**WHAT NEEDS TO BE DONE**: Consider the listing below. Extract exactly the lines from the line containing "ientific publications" to the line containing "National Security Adviser", both included.
━━━ INPUT RECORDS
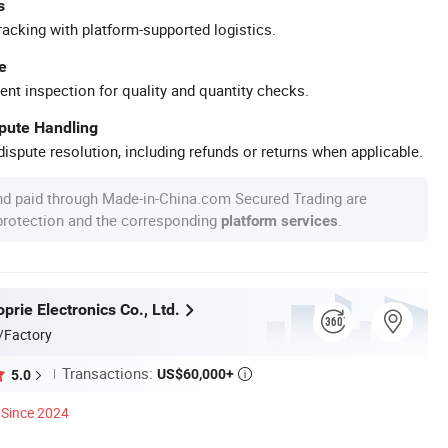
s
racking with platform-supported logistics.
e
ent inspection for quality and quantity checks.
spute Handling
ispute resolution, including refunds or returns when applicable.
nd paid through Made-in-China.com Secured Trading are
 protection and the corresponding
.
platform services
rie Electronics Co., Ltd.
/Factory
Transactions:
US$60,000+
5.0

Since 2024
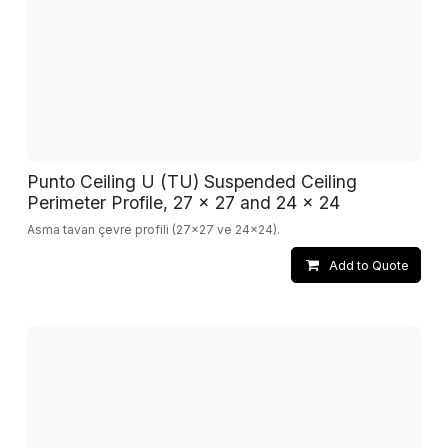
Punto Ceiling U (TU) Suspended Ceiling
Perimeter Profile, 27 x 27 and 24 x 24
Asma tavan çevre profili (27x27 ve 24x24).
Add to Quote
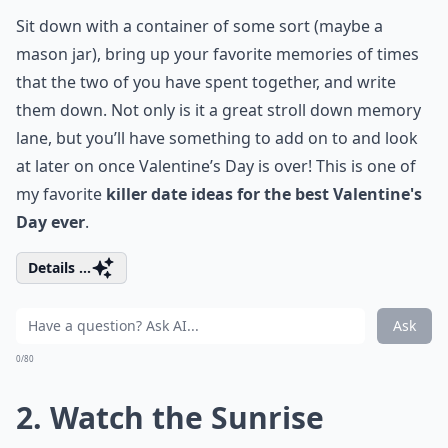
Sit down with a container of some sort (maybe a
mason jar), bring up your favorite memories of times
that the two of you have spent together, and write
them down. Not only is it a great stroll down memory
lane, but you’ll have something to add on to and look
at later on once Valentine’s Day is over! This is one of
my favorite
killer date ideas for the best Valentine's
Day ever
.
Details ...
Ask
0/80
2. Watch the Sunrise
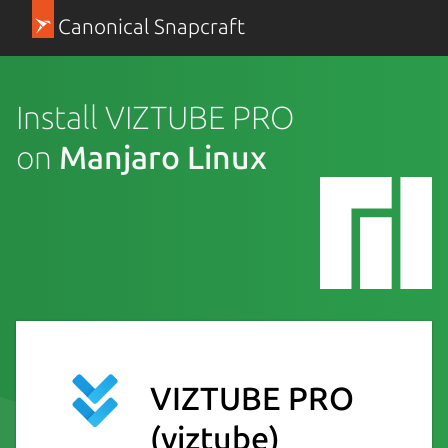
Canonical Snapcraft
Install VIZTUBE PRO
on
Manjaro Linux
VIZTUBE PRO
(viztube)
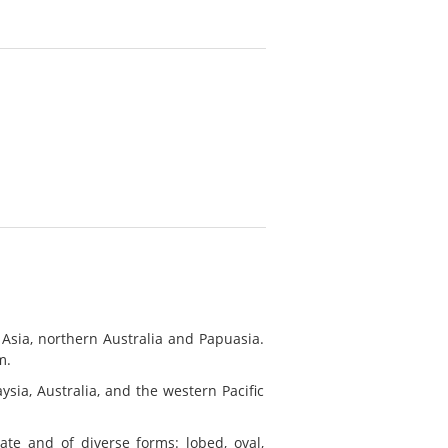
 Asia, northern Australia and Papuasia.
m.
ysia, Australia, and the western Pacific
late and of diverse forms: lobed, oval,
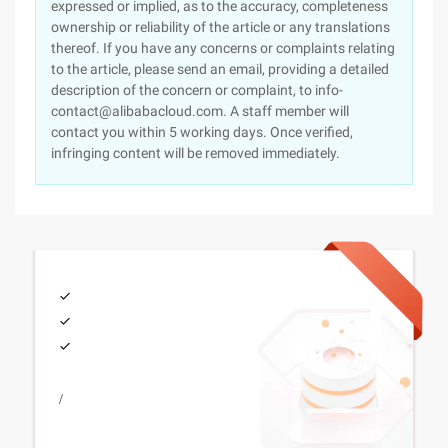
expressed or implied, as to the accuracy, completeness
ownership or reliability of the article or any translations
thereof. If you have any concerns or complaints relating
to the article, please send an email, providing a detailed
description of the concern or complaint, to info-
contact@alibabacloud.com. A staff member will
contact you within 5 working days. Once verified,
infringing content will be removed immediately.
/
━━━━━━
━━━ INPUT RECORDS
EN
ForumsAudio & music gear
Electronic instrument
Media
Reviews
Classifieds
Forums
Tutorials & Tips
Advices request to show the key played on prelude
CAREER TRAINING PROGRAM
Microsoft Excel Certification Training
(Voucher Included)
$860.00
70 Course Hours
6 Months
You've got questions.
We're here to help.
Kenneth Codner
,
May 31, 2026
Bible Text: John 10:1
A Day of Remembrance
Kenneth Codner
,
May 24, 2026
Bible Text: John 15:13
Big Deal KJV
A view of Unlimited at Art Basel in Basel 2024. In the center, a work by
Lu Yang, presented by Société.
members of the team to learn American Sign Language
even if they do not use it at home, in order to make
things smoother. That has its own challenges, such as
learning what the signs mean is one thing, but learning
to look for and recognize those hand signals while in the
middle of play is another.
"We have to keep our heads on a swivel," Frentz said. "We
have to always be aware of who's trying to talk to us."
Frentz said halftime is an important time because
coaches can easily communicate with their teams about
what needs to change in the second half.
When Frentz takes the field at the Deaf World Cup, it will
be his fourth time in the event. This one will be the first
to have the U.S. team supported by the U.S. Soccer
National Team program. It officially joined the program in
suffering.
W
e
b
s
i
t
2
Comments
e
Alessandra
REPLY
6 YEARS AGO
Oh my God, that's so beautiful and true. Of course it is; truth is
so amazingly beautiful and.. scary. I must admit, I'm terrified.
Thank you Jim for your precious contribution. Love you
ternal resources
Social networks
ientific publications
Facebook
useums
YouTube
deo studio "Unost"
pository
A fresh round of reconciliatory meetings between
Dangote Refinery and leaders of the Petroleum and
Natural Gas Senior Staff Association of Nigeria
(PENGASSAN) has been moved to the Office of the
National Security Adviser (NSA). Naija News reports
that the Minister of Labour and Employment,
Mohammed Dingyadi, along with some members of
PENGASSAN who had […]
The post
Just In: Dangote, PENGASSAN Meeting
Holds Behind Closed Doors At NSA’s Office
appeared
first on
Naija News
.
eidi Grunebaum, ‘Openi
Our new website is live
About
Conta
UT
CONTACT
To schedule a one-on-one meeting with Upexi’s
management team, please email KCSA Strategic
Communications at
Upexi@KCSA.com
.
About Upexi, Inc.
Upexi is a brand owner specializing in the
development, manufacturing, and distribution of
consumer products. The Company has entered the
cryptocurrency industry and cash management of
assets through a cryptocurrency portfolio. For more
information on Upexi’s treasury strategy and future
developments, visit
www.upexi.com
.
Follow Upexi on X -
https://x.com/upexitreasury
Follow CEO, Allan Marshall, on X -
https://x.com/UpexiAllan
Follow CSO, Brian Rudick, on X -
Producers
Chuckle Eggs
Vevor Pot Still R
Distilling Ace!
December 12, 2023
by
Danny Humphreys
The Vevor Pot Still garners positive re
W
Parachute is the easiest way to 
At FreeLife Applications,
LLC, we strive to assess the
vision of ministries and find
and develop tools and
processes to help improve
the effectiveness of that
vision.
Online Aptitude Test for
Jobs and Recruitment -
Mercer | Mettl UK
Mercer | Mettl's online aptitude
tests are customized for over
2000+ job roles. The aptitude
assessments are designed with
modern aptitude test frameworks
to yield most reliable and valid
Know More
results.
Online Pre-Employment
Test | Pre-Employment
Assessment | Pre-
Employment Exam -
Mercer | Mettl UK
━━━━━━
**WRITTEN ANSWER**:
ientific publications
Facebook
useums
YouTube
deo studio "Unost"
pository
A fresh round of reconciliatory meetings between
Dangote Refinery and leaders of the Petroleum and
Natural Gas Senior Staff Association of Nigeria
(PENGASSAN) has been moved to the Office of the
National Security Adviser (NSA). Naija News reports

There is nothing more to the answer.